About this exercise >> Within the material below, locate the line with "auch noch darum kümmern muss." and the line with "de moins, pas mal non ? x-)", then return those two lines and all lines between them, exactly as written.

Extracted records >>
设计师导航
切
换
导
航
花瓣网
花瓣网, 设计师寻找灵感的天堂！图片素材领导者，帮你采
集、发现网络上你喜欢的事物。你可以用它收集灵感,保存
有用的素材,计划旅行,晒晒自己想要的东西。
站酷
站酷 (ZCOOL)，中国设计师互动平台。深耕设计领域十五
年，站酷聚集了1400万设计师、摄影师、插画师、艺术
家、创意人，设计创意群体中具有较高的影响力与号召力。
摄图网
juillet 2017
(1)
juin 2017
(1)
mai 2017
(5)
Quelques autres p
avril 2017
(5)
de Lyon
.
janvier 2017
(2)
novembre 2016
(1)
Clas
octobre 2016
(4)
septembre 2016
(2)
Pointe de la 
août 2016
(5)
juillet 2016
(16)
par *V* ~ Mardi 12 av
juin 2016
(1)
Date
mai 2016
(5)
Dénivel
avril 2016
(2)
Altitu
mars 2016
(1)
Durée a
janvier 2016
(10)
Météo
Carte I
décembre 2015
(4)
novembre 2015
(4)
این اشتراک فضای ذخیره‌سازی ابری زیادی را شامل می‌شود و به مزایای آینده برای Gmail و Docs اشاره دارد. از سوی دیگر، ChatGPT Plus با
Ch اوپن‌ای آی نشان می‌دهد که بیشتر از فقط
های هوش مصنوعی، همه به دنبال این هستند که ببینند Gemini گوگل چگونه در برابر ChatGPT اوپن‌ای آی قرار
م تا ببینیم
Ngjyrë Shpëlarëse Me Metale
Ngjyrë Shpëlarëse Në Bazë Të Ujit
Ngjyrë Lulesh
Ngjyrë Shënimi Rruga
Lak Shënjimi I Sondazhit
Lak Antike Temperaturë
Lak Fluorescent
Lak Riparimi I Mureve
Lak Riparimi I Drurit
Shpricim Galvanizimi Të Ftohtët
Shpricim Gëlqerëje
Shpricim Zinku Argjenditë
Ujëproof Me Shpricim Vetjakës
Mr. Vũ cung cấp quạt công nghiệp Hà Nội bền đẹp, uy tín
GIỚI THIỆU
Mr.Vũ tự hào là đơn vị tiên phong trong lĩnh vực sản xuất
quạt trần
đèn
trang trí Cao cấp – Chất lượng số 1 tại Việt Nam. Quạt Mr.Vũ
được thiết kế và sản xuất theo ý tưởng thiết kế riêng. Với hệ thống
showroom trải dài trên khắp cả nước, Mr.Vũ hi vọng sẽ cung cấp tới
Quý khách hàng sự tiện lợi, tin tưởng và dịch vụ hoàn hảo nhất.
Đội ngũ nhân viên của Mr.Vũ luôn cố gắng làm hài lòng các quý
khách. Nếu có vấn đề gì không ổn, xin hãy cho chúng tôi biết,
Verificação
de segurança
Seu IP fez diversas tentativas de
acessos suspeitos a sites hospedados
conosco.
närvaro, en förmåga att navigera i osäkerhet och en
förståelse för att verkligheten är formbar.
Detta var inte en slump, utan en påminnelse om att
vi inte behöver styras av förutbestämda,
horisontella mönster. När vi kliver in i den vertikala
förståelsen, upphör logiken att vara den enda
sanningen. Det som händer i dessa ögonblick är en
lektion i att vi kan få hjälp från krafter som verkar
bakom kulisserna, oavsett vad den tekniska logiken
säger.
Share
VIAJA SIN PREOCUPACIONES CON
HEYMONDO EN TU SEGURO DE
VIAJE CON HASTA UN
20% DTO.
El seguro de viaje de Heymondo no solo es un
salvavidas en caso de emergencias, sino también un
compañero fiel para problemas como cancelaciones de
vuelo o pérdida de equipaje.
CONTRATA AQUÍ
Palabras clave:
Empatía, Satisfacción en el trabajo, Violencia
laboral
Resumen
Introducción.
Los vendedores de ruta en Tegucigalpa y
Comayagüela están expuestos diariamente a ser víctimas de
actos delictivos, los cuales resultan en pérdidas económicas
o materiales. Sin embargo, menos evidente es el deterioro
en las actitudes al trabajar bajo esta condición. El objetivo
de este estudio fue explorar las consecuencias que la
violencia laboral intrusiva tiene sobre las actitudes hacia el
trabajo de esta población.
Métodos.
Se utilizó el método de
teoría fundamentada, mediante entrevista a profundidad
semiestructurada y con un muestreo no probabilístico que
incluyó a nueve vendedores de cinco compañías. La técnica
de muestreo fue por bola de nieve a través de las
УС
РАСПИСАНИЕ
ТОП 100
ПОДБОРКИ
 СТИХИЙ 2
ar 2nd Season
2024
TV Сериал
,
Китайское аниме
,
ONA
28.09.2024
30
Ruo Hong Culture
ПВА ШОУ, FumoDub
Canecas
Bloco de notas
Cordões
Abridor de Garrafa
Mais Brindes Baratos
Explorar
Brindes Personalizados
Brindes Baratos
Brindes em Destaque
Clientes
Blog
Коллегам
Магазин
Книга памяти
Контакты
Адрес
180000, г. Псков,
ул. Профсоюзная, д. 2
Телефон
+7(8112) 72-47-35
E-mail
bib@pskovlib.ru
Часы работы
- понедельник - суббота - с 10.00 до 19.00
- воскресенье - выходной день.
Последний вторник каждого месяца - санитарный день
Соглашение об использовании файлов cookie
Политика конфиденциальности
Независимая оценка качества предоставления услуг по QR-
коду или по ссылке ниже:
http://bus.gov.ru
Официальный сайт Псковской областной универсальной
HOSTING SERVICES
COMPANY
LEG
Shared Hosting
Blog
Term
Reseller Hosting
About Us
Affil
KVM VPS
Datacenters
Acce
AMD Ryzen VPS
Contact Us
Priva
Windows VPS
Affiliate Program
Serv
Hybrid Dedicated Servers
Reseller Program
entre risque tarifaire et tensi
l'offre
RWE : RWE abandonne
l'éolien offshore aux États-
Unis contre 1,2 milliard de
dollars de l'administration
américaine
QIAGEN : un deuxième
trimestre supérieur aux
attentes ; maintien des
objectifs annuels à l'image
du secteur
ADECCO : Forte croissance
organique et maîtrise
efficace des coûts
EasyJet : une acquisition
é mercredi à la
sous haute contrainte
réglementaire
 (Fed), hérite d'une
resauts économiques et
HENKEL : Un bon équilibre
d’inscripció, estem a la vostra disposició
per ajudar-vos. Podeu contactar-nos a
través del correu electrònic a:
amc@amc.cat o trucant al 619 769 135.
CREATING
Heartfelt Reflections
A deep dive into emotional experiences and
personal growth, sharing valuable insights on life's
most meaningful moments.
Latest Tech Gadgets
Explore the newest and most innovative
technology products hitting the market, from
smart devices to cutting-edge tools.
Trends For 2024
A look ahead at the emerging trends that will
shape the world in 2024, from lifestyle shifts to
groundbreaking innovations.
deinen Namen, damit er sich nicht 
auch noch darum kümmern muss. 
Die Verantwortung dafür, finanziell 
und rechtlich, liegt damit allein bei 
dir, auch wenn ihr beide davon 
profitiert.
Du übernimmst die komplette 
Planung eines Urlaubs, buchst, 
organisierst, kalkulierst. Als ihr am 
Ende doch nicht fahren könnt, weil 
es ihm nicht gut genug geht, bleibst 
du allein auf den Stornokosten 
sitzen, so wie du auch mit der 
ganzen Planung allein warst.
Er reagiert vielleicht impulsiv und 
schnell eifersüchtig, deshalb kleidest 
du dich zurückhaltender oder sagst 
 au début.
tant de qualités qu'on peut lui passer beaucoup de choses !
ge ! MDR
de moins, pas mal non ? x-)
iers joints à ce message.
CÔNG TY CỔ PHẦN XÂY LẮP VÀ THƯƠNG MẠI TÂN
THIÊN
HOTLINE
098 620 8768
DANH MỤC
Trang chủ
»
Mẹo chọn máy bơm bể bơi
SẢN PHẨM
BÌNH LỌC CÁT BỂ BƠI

Solution to this problem >>
auch noch darum kümmern muss. 
Die Verantwortung dafür, finanziell 
und rechtlich, liegt damit allein bei 
dir, auch wenn ihr beide davon 
profitiert.
Du übernimmst die komplette 
Planung eines Urlaubs, buchst, 
organisierst, kalkulierst. Als ihr am 
Ende doch nicht fahren könnt, weil 
es ihm nicht gut genug geht, bleibst 
du allein auf den Stornokosten 
sitzen, so wie du auch mit der 
ganzen Planung allein warst.
Er reagiert vielleicht impulsiv und 
schnell eifersüchtig, deshalb kleidest 
du dich zurückhaltender oder sagst 
 au début.
tant de qualités qu'on peut lui passer beaucoup de choses !
ge ! MDR
de moins, pas mal non ? x-)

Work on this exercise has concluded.